She's a legend and a warrior.


----------



## CT (Mar 14, 2020)

Jaap said:


> My wonderful news is: I am expecting to become a father in July



Congratulations, Jaap.


----------



## CT (Mar 15, 2020)

Here's something positive.


----------



## leon chevalier (Mar 15, 2020)

I'M AWESOME 😁

(Yes it's my happy story!)


----------



## Zedcars (Mar 15, 2020)




----------



## Alex Fraser (Mar 15, 2020)

I’m thankful for Darren (the OP) for bringing much needed banter to the forum for the last few months. Most refreshing. 👍


----------



## JJP (Mar 16, 2020)

We are getting plenty of rain in Los Angeles over the last few weeks. I was starting to get concerned that it was a dry spring.
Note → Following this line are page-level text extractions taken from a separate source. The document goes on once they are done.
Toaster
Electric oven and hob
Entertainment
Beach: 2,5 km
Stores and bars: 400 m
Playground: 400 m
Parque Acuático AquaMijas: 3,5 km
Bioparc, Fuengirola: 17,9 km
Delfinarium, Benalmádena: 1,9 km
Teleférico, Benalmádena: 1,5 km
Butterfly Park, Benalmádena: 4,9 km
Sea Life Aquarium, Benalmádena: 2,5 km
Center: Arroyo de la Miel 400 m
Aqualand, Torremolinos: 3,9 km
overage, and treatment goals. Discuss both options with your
That can lead to more severe fires later in the year. 

After several days of rain the air is fresh and things are blooming.


----------



## Ashermusic (Mar 16, 2020)

I mentioned my album "Honestly" in a discussion here, and two forum members brought it and sent me lovely PMs about how much they like it. Warmed my heart that strangers would do this.


----------



## HardyP (Mar 16, 2020)

I big loss (also for VI-C), and condolences to his wife and family!
What a blessing, that he was ready - and even looking forward - to go!


----------



## Zedcars (Mar 17, 2020)

HardyP said:


> I big loss (also for VI-C), and condolences to his wife and family!
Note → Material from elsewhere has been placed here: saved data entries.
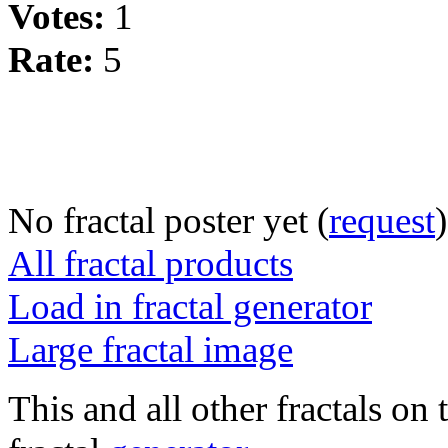
Votes:
1
Rate:
5
No fractal poster yet (
request
)
All fractal products
Load in fractal generator
Large fractal image
This and all other fractals on 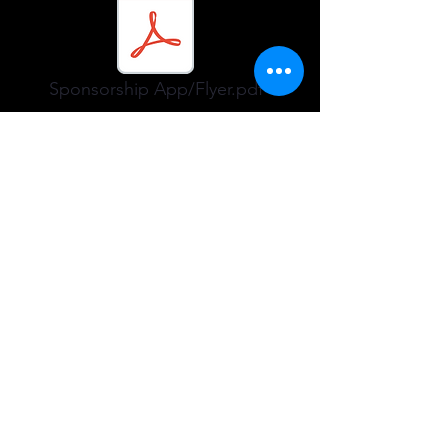
Sponsorship App/Flyer.pdf
Please only fill out the form below if
you have any issues.
Company name
Phone
Email
Submit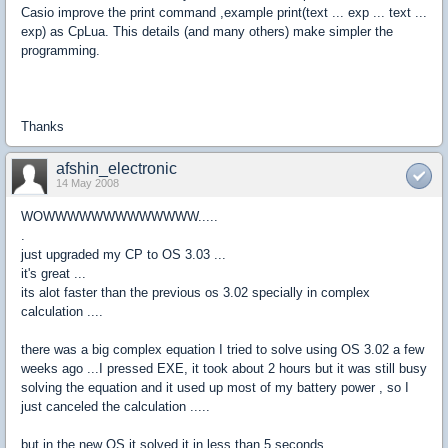
Casio improve the print command ,example print(text ... exp ... text ...
exp) as CpLua. This details (and many others) make simpler the
programming.
Thanks
afshin_electronic
14 May 2008
WOWWWWWWWWWWWWW.....
.
just upgraded my CP to OS 3.03 ...
it's great ...
its alot faster than the previous os 3.02 specially in complex
calculation ....
there was a big complex equation I tried to solve using OS 3.02 a few
weeks ago ...I pressed EXE, it took about 2 hours but it was still busy
solving the equation and it used up most of my battery power , so I
just canceled the calculation .....
but in the new OS it solved it in less than 5 seconds .....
Sorry to hear that and I echo your sentiments here. I didn’t cross paths with him but I believe he has been a big presence on this forum over the years.
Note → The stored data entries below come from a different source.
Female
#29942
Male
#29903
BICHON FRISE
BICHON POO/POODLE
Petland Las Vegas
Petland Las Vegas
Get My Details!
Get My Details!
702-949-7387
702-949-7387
You don’t necessarily truly know how valuable a person’s contributions are until they are gone.

In the spirit of this thread, I think it’s wonderful how much closer people become in times of difficulty. Even complete strangers on this board show great compassion and the humanity really shines through when times are hard.


----------



## CT (Mar 17, 2020)

Ashermusic said:


> I mentioned my album "Honestly" in a discussion here, and two forum members brought it and sent me lovely PMs about how much they like it. Warmed my heart that strangers would do this.



Yes! I've been constantly amazed and touched by how supportive this forum is about sharing music.


----------



## HardyP (Mar 23, 2020)

Zedcars said:


> Sorry to hear that and I echo your sentiments here


...but I am wondering, why that landed in this thread, when I replied over there...? Strange things seem to happen in this strange times...


----------